Task input
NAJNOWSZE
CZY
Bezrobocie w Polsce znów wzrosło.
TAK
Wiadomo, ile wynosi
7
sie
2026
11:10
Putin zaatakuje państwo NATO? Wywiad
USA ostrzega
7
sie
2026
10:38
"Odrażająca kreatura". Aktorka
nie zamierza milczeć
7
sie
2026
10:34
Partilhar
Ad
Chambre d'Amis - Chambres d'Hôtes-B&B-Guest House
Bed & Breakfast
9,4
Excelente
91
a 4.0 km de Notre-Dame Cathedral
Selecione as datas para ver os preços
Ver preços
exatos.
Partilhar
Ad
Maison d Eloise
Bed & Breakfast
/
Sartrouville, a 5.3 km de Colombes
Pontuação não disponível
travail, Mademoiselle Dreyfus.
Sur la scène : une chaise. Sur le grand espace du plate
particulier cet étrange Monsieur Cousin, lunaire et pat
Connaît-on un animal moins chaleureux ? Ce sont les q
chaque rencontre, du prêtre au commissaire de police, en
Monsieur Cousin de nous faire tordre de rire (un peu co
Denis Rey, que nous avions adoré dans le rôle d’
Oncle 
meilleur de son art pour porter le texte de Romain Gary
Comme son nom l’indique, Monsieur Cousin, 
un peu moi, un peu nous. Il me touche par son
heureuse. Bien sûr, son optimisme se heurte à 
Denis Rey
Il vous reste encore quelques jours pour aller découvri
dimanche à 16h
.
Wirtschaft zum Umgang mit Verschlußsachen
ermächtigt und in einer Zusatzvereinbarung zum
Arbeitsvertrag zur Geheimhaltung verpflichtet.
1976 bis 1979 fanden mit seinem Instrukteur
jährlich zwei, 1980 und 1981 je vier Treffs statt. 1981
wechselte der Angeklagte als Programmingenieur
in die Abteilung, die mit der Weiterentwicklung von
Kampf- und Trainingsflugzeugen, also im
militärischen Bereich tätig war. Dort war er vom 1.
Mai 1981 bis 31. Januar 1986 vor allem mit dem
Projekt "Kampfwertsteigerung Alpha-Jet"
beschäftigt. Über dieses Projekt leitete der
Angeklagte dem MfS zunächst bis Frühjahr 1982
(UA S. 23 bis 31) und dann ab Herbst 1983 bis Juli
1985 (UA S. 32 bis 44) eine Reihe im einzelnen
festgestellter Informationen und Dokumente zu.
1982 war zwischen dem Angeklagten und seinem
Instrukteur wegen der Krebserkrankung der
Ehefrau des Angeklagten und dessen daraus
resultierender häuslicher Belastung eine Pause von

Problem requirements
Restate each record above exactly, leaving nothing out.

Solution
NAJNOWSZE
CZY
Bezrobocie w Polsce znów wzrosło.
TAK
Wiadomo, ile wynosi
7
sie
2026
11:10
Putin zaatakuje państwo NATO? Wywiad
USA ostrzega
7
sie
2026
10:38
"Odrażająca kreatura". Aktorka
nie zamierza milczeć
7
sie
2026
10:34
Partilhar
Ad
Chambre d'Amis - Chambres d'Hôtes-B&B-Guest House
Bed & Breakfast
9,4
Excelente
91
a 4.0 km de Notre-Dame Cathedral
Selecione as datas para ver os preços
Ver preços
exatos.
Partilhar
Ad
Maison d Eloise
Bed & Breakfast
/
Sartrouville, a 5.3 km de Colombes
Pontuação não disponível
travail, Mademoiselle Dreyfus.
Sur la scène : une chaise. Sur le grand espace du plate
particulier cet étrange Monsieur Cousin, lunaire et pat
Connaît-on un animal moins chaleureux ? Ce sont les q
chaque rencontre, du prêtre au commissaire de police, en
Monsieur Cousin de nous faire tordre de rire (un peu co
Denis Rey, que nous avions adoré dans le rôle d’
Oncle 
meilleur de son art pour porter le texte de Romain Gary
Comme son nom l’indique, Monsieur Cousin, 
un peu moi, un peu nous. Il me touche par son
heureuse. Bien sûr, son optimisme se heurte à 
Denis Rey
Il vous reste encore quelques jours pour aller découvri
dimanche à 16h
.
Wirtschaft zum Umgang mit Verschlußsachen
ermächtigt und in einer Zusatzvereinbarung zum
Arbeitsvertrag zur Geheimhaltung verpflichtet.
1976 bis 1979 fanden mit seinem Instrukteur
jährlich zwei, 1980 und 1981 je vier Treffs statt. 1981
wechselte der Angeklagte als Programmingenieur
in die Abteilung, die mit der Weiterentwicklung von
Kampf- und Trainingsflugzeugen, also im
militärischen Bereich tätig war. Dort war er vom 1.
Mai 1981 bis 31. Januar 1986 vor allem mit dem
Projekt "Kampfwertsteigerung Alpha-Jet"
beschäftigt. Über dieses Projekt leitete der
Angeklagte dem MfS zunächst bis Frühjahr 1982
(UA S. 23 bis 31) und dann ab Herbst 1983 bis Juli
1985 (UA S. 32 bis 44) eine Reihe im einzelnen
festgestellter Informationen und Dokumente zu.
1982 war zwischen dem Angeklagten und seinem
Instrukteur wegen der Krebserkrankung der
Ehefrau des Angeklagten und dessen daraus
resultierender häuslicher Belastung eine Pause von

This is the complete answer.